(Data entries)

☆ ☆ ☆ ☆ ☆ ☆ ☆

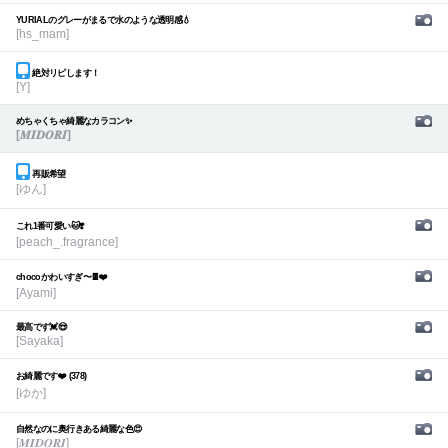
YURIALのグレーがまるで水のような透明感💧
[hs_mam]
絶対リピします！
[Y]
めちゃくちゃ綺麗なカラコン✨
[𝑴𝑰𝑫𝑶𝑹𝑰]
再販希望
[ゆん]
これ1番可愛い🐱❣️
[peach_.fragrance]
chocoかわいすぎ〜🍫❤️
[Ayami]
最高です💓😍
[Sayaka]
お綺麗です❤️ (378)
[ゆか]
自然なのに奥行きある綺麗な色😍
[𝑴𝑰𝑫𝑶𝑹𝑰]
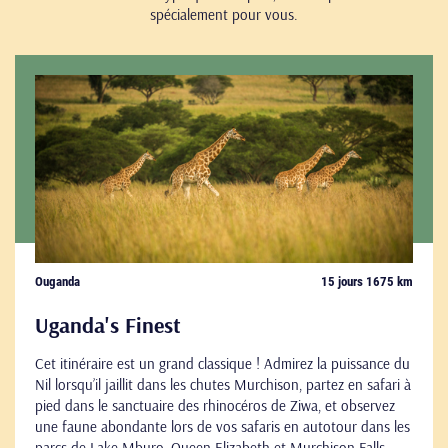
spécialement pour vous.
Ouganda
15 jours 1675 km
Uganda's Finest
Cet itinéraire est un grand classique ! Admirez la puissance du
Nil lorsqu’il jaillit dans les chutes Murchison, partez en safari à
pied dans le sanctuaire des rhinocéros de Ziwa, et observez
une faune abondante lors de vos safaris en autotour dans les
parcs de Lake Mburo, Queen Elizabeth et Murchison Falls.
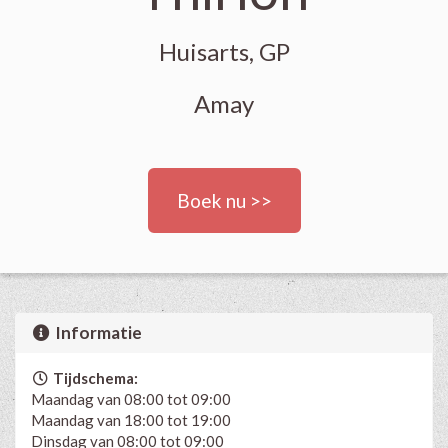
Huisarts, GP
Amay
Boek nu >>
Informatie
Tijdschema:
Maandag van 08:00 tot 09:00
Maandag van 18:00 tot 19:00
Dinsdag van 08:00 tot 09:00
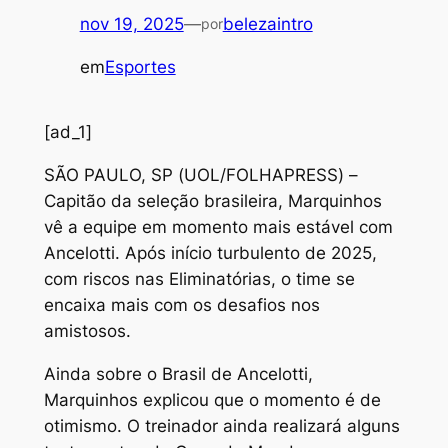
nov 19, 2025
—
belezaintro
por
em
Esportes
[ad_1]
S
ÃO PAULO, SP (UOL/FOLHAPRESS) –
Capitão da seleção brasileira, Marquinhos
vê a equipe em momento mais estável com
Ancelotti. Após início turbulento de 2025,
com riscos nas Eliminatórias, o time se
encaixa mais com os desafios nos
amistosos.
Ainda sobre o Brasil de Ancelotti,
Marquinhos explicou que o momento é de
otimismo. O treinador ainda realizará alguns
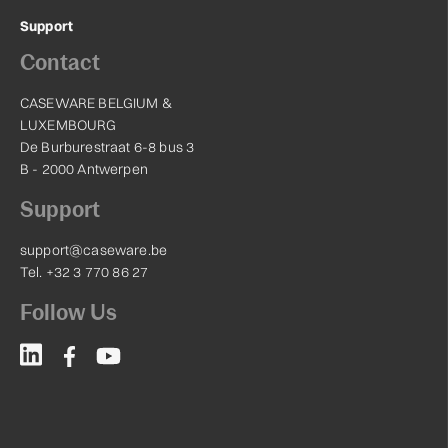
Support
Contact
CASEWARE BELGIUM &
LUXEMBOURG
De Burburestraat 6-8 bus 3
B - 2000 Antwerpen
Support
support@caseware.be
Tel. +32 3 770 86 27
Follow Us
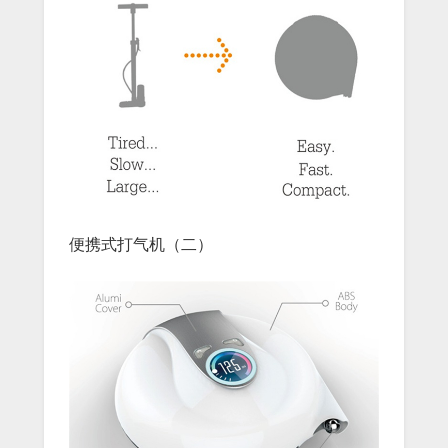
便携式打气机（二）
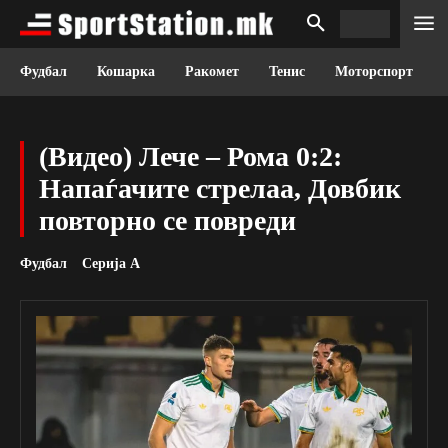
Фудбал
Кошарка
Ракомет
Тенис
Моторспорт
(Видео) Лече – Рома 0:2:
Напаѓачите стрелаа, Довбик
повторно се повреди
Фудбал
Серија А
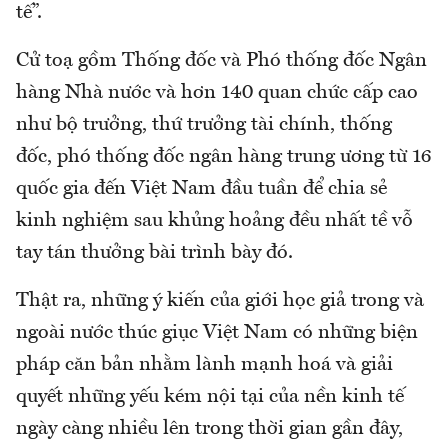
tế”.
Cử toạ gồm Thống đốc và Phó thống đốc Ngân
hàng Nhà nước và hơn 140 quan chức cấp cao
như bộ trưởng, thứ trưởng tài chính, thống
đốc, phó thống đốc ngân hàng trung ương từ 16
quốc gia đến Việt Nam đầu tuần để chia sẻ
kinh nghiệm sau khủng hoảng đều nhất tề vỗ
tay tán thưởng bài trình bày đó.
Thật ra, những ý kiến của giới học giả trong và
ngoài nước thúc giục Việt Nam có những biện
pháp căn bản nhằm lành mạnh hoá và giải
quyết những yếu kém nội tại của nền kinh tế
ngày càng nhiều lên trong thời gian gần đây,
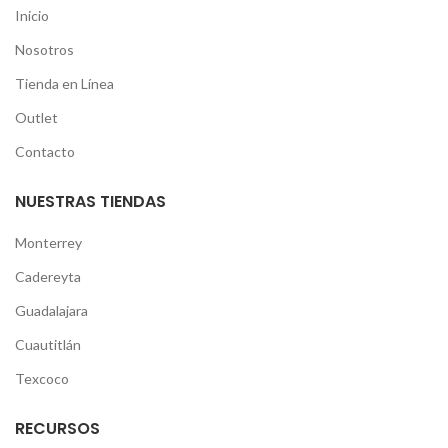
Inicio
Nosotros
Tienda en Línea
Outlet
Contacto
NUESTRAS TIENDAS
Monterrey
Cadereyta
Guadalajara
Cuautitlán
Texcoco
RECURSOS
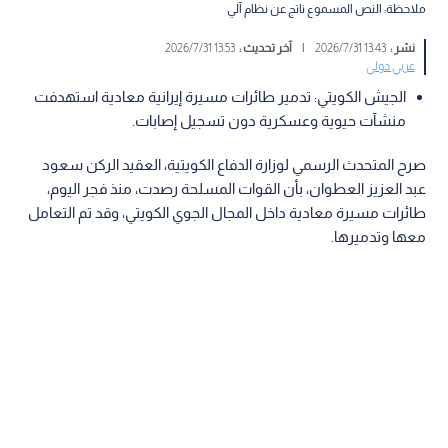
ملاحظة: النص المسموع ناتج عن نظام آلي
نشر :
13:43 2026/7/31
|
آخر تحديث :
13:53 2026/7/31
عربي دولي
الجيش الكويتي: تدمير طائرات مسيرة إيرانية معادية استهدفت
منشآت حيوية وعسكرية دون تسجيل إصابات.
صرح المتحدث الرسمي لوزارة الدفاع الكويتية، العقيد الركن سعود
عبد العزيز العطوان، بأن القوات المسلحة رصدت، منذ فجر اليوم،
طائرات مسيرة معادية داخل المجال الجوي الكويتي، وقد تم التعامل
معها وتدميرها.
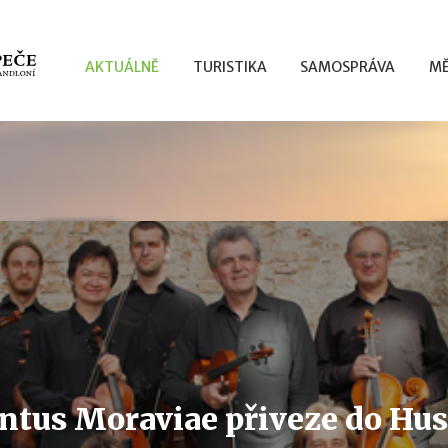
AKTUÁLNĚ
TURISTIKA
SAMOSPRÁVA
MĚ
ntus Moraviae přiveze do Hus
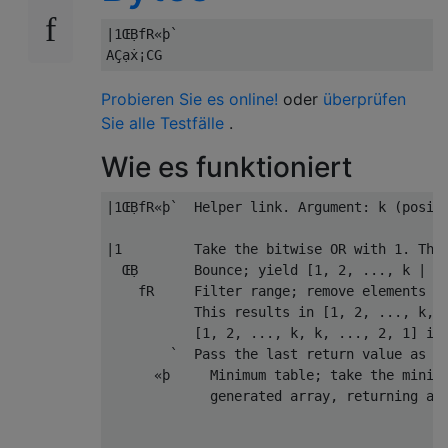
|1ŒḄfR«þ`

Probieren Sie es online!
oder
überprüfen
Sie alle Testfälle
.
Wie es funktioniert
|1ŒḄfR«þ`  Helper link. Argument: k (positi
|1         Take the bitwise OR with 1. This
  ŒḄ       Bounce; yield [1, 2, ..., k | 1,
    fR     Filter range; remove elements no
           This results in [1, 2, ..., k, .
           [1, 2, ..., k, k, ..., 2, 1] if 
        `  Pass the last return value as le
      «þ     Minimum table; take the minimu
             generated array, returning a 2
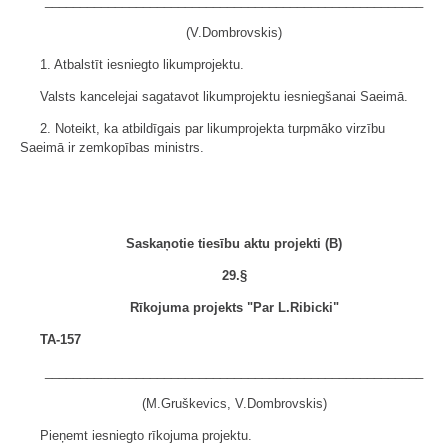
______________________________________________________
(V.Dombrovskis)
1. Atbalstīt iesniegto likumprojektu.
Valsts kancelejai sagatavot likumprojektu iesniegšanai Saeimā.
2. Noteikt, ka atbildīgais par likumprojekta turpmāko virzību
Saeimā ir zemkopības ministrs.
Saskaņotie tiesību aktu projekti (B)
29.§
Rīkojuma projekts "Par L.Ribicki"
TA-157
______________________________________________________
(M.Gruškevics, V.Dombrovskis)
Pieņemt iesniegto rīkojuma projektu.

☆ ☆ ☆ ☆ ☆ ☆ ☆

## PROBLEM
Leaving out every picture, repeat the records above exactly as they stand.

## RESPONSE BOX
YURIALのグレーがまるで水のような透明感💧
[hs_mam]
絶対リピします！
[Y]
めちゃくちゃ綺麗なカラコン✨
[𝑴𝑰𝑫𝑶𝑹𝑰]
再販希望
[ゆん]
これ1番可愛い🐱❣️
[peach_.fragrance]
chocoかわいすぎ〜🍫❤️
[Ayami]
最高です💓😍
[Sayaka]
お綺麗です❤️ (378)
[ゆか]
自然なのに奥行きある綺麗な色😍
[𝑴𝑰𝑫𝑶𝑹𝑰]
spécialement pour vous.
Ouganda
15 jours 1675 km
Uganda's Finest
Cet itinéraire est un grand classique ! Admirez la puissance du
Nil lorsqu’il jaillit dans les chutes Murchison, partez en safari à
pied dans le sanctuaire des rhinocéros de Ziwa, et observez
une faune abondante lors de vos safaris en autotour dans les
parcs de Lake Mburo, Queen Elizabeth et Murchison Falls.
Huisarts, GP
Amay
Boek nu >>
Informatie
Tijdschema:
Maandag van 08:00 tot 09:00
Maandag van 18:00 tot 19:00
Dinsdag van 08:00 tot 09:00
nov 19, 2025
—
belezaintro
por
em
Esportes
[ad_1]
S
ÃO PAULO, SP (UOL/FOLHAPRESS) –
Capitão da seleção brasileira, Marquinhos
vê a equipe em momento mais estável com
Ancelotti. Após início turbulento de 2025,
com riscos nas Eliminatórias, o time se
encaixa mais com os desafios nos
amistosos.
Ainda sobre o Brasil de Ancelotti,
Marquinhos explicou que o momento é de
otimismo. O treinador ainda realizará alguns
Support
Contact
CASEWARE BELGIUM &
LUXEMBOURG
De Burburestraat 6-8 bus 3
B - 2000 Antwerpen
Support
support@caseware.be
Tel. +32 3 770 86 27
Follow Us
便携式打气机（二）
Фудбал
Кошарка
Ракомет
Тенис
Моторспорт
(Видео) Лече – Рома 0:2:
Напаѓачите стрелаа, Довбик
повторно се повреди
Фудбал
Серија А
tế”.
Cử toạ gồm Thống đốc và Phó thống đốc Ngân
hàng Nhà nước và hơn 140 quan chức cấp cao
như bộ trưởng, thứ trưởng tài chính, thống
đốc, phó thống đốc ngân hàng trung ương từ 16
quốc gia đến Việt Nam đầu tuần để chia sẻ
kinh nghiệm sau khủng hoảng đều nhất tề vỗ
tay tán thưởng bài trình bày đó.
Thật ra, những ý kiến của giới học giả trong và
ngoài nước thúc giục Việt Nam có những biện
pháp căn bản nhằm lành mạnh hoá và giải
quyết những yếu kém nội tại của nền kinh tế
ngày càng nhiều lên trong thời gian gần đây,
Inicio
Nosotros
Tienda en Línea
Outlet
Contacto
NUESTRAS TIENDAS
Monterrey
Cadereyta
Guadalajara
Cuautitlán
Texcoco
RECURSOS
ملاحظة: النص المسموع ناتج عن نظام آلي
نشر :
13:43 2026/7/31
|
آخر تحديث :
13:53 2026/7/31
عربي دولي
الجيش الكويتي: تدمير طائرات مسيرة إيرانية معادية استهدفت
منشآت حيوية وعسكرية دون تسجيل إصابات.
صرح المتحدث الرسمي لوزارة الدفاع الكويتية، العقيد الركن سعود
عبد العزيز العطوان، بأن القوات المسلحة رصدت، منذ فجر اليوم،
طائرات مسيرة معادية داخل المجال الجوي الكويتي، وقد تم التعامل
معها وتدميرها.
AKTUÁLNĚ
TURISTIKA
SAMOSPRÁVA
MĚ
ntus Moraviae přiveze do Hus
|1ŒḄfR«þ`

Probieren Sie es online!
oder
überprüfen
Sie alle Testfälle
.
Wie es funktioniert
|1ŒḄfR«þ`  Helper link. Argument: k (positi
|1         Take the bitwise OR with 1. This
  ŒḄ       Bounce; yield [1, 2, ..., k | 1,
    fR     Filter range; remove elements no
           This results in [1, 2, ..., k, .
           [1, 2, ..., k, k, ..., 2, 1] if 
        `  Pass the last return value as le
      «þ     Minimum table; take the minimu
             generated array, returning a 2
______________________________________________________
(V.Dombrovskis)
1. Atbalstīt iesniegto likumprojektu.
Valsts kancelejai sagatavot likumprojektu iesniegšanai Saeimā.
2. Noteikt, ka atbildīgais par likumprojekta turpmāko virzību
Saeimā ir zemkopības ministrs.
Saskaņotie tiesību aktu projekti (B)
29.§
Rīkojuma projekts "Par L.Ribicki"
TA-157
______________________________________________________
(M.Gruškevics, V.Dombrovskis)
Pieņemt iesniegto rīkojuma projektu.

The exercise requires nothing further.